Catch your agents lying
gm legends, happy Tuesday.
Today’s lineup: a CLI tool that stress tests your AI agents from the terminal instead of hiding behind a pretty dashboard, a pitch helper that lets your deck warm up investors before you ever get on a call, and a little AI wrapper that turns your product into something people can actually use inside ChatGPT instead of hoping they stumble onto your site.
Catch quiet agent failures

Rippletide Eval CLI is a terminal tool for beating on your AI agents until you actually trust them. It hits your agent endpoints from the CLI, auto generates questions from their own knowledge, lets you plug in fixed test sets, and spits out clear hallucination KPIs with real-time progress and detailed reports.
🔥 Our Take: Hooking an agent into a real workflow without proper eval is basically vibes-driven engineering. This gives you a way to sit in the terminal, hammer an endpoint, and see exactly where it hallucinates instead of squinting at vague metrics in some heavy dashboard. If you ship agents, this is the grown up preflight check you keep pretending you will build yourself.
Curious Kitty is, in fact, ours

You might have spotted a new account called Curious Kitty popping up on Product Hunt over the last week and wondered what the hell it is. Rohan dug into it in a thread, and the PH team confirmed it’s an official experiment: a small AI sidekick whose whole job is to ask clarifying questions and pull more detail out of launches.

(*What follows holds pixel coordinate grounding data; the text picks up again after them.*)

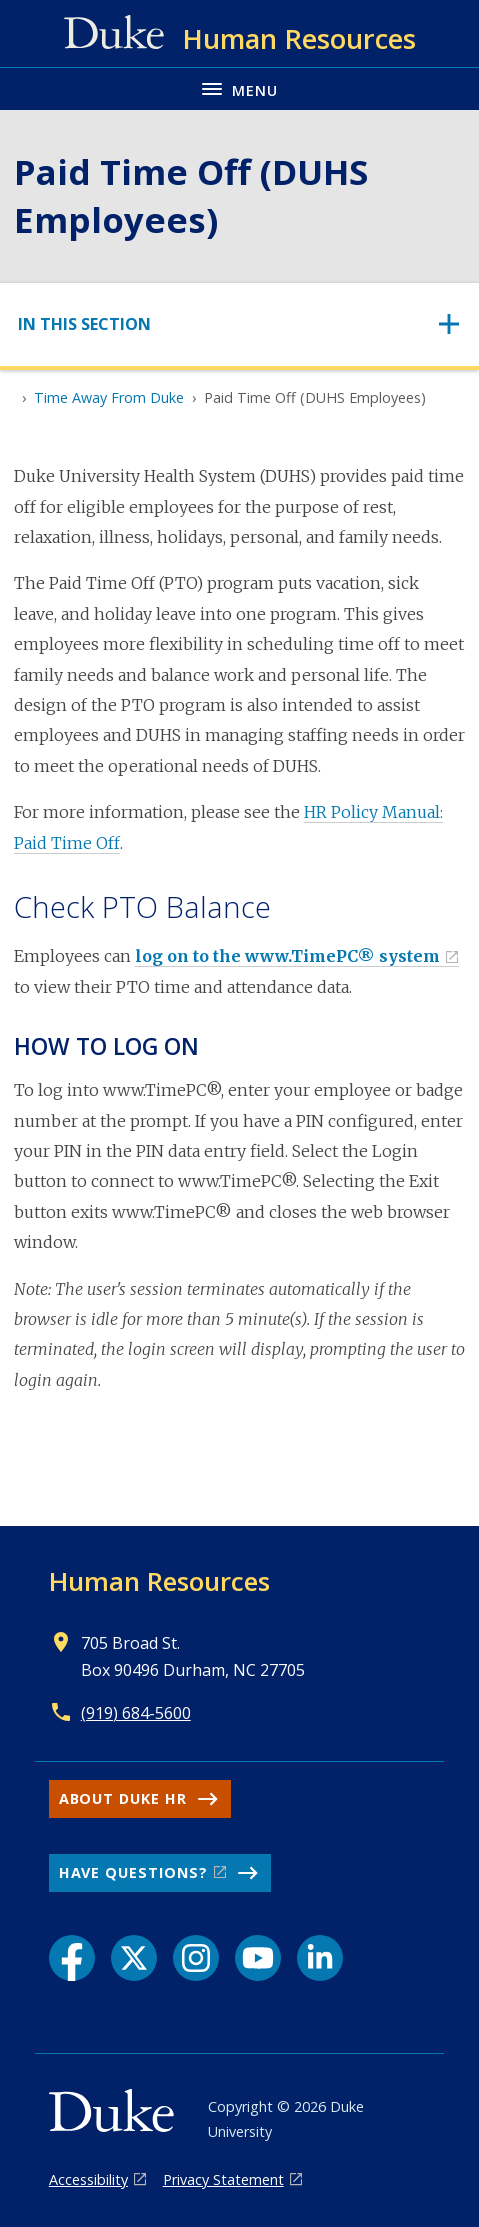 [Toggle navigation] (239, 324)
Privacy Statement (223, 2179)
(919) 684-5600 (136, 1713)
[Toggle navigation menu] (239, 88)
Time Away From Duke (109, 397)
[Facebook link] (72, 1958)
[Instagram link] (196, 1958)
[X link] (134, 1958)
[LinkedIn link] (320, 1958)
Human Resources (159, 1581)
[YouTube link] (258, 1958)
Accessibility (88, 2179) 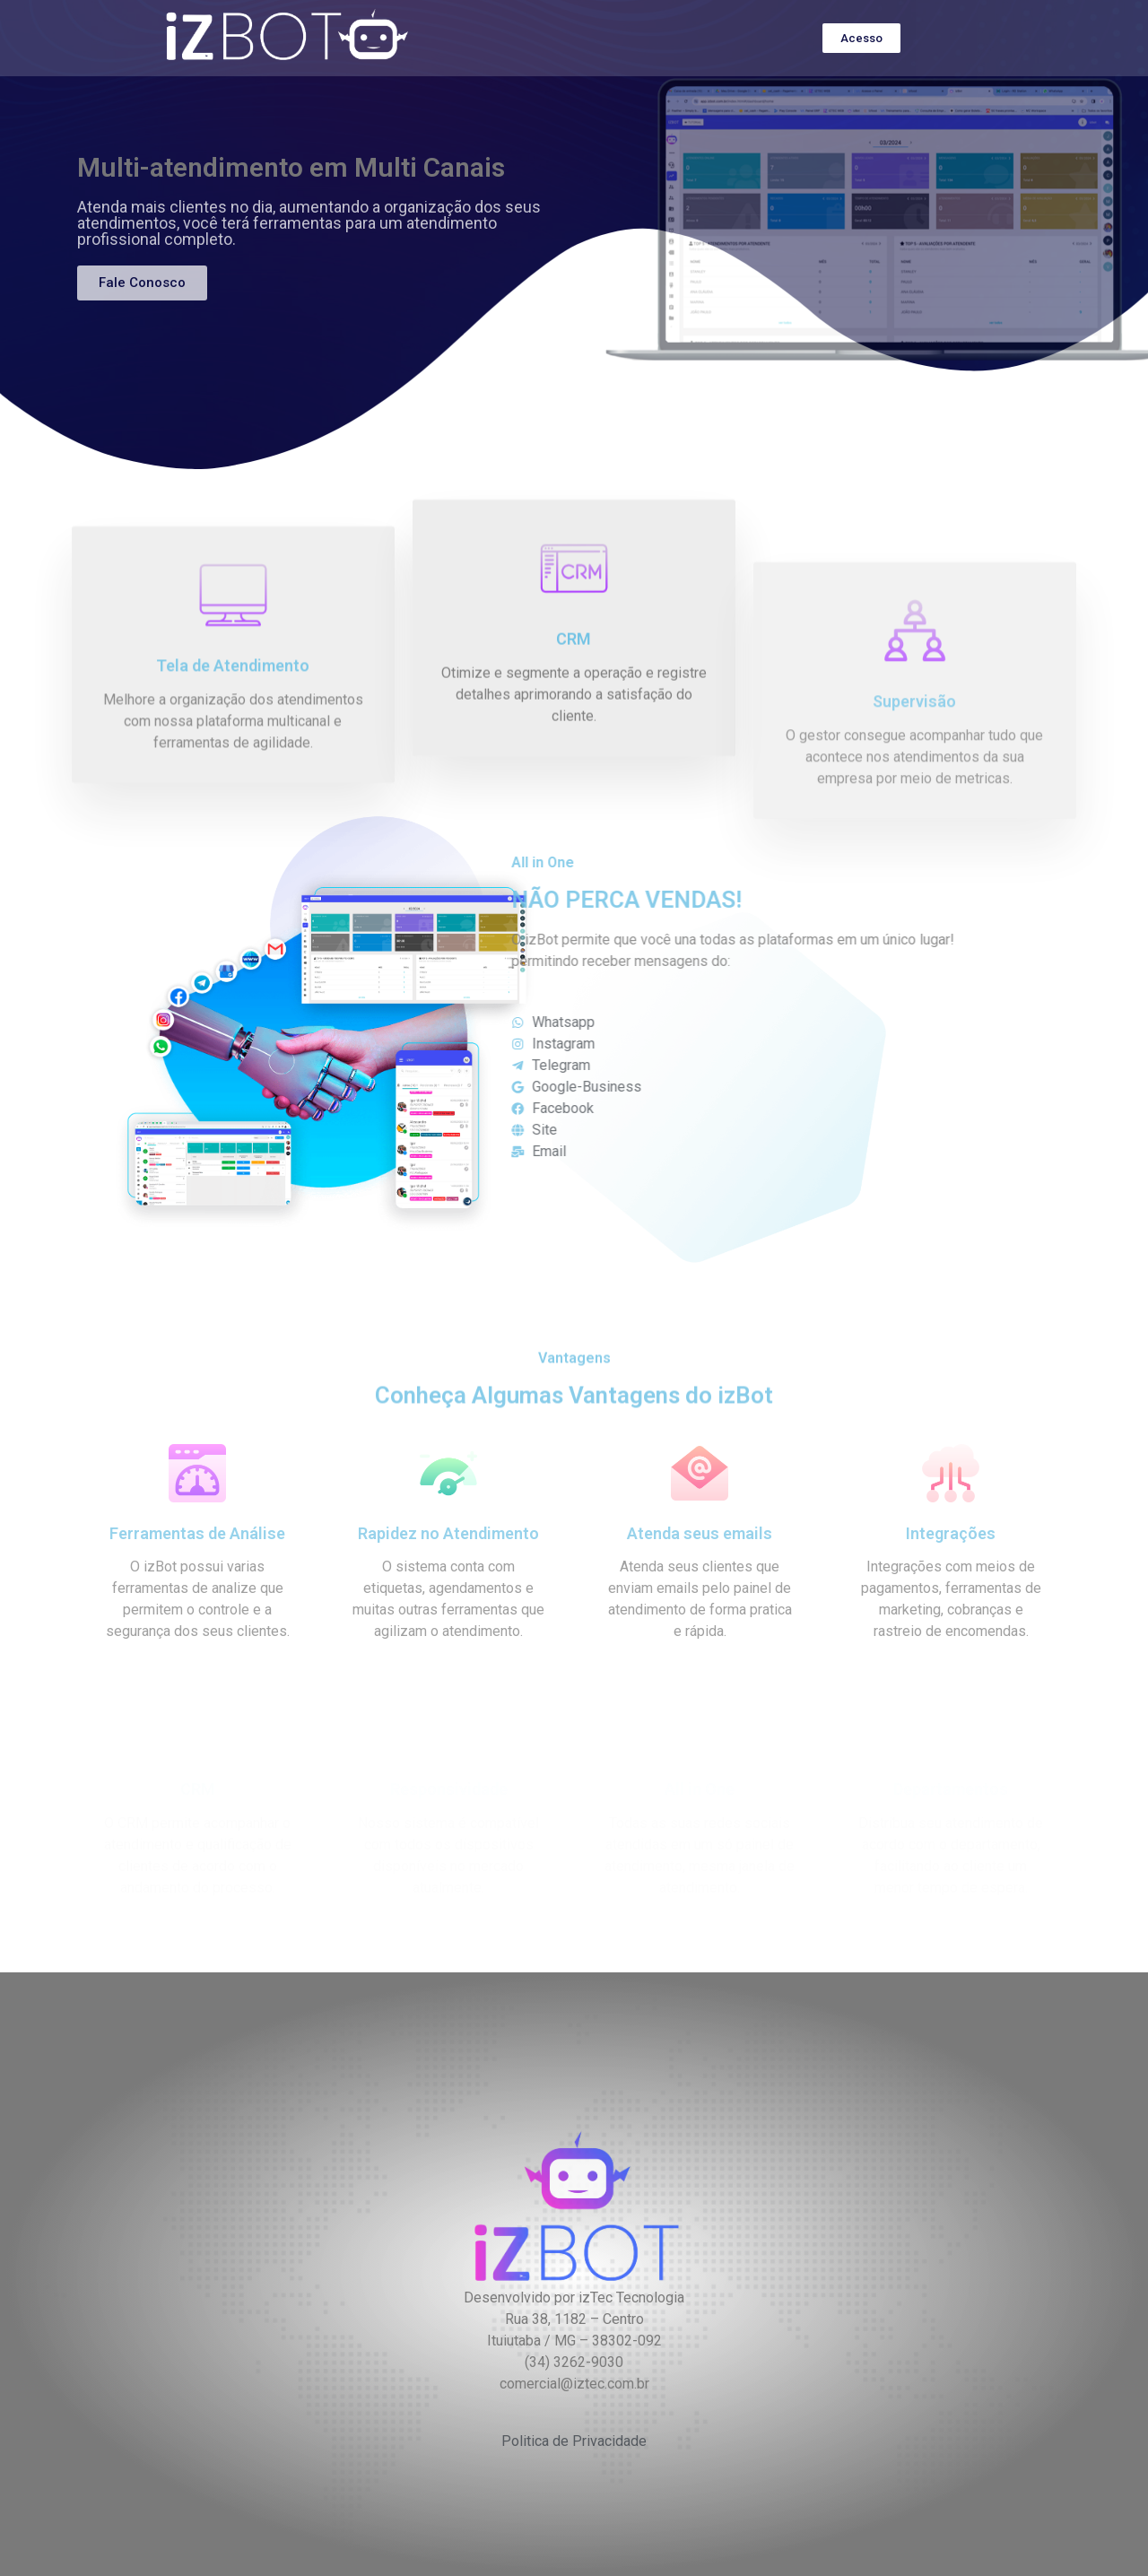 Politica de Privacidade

No leaderboard impact, no secret scoring, just extra context that later feeds into things like better alternatives and Orbit Award decisions.
Nika raised the obvious concern about bots crowding out real people, and Kitty basically said “humans first, cat second” in response. The vibe right now is: keep humans as the main event, use Curious Kitty as a prompt to tell a clearer story about what you’re building, who it’s for, and why it’s different.
One mic for every app

Typing is overrated.
Wispr Flow lets you write everywhere just by speaking — email, Slack, Notion, ChatGPT, even your IDE. No app-hopping. No copy-paste gymnastics. Just talk.
Flow edits as you speak, transforming your words into polished writing in real time. The result? Clean, sendable text at up to 4× the speed of typing.
It’s not another writing app. It’s a layer that quietly makes everything you do faster.
Live on Mac, Windows, and iPhone. Android coming soon. 🎙️💨
Warm up investors first

InteractPitch turns your pitch deck into an interactive, async walkthrough. You send it ahead of the call, investors explore it with an AI version of you stepping in to explain slides and answer questions, and you get live insight into who opened it, where they lingered, and which sections raised questions so you can walk into the first call already calibrated.
🔥 Our Take: Founders usually fire off a deck and then sit in inbox limbo, guessing what actually landed. Letting investors poke around first while you quietly see what they cared about means the “first” meeting is closer to a second one, and you can skip half the small talk slides.
Noodle Seed, but in chat

Noodle Seed lets you turn your product into a proper app inside AI chats. You plug in your site, docs, offers, and tools like Shopify or HubSpot, and it packages that into something people can browse and use directly in ChatGPT, with more AI stores on the way. Instead of hoping they click your link in search, you show up where they’re already asking “what should I use for this?”
🔥 Our Take: Everyone’s busy arguing about AI SEO while customers are literally asking chatbots what to buy. This leans into that reality. If you believe even a chunk of your future traffic will come from “I asked ChatGPT,” having a real presence there feels less like a hack and more like basic distribution hygiene.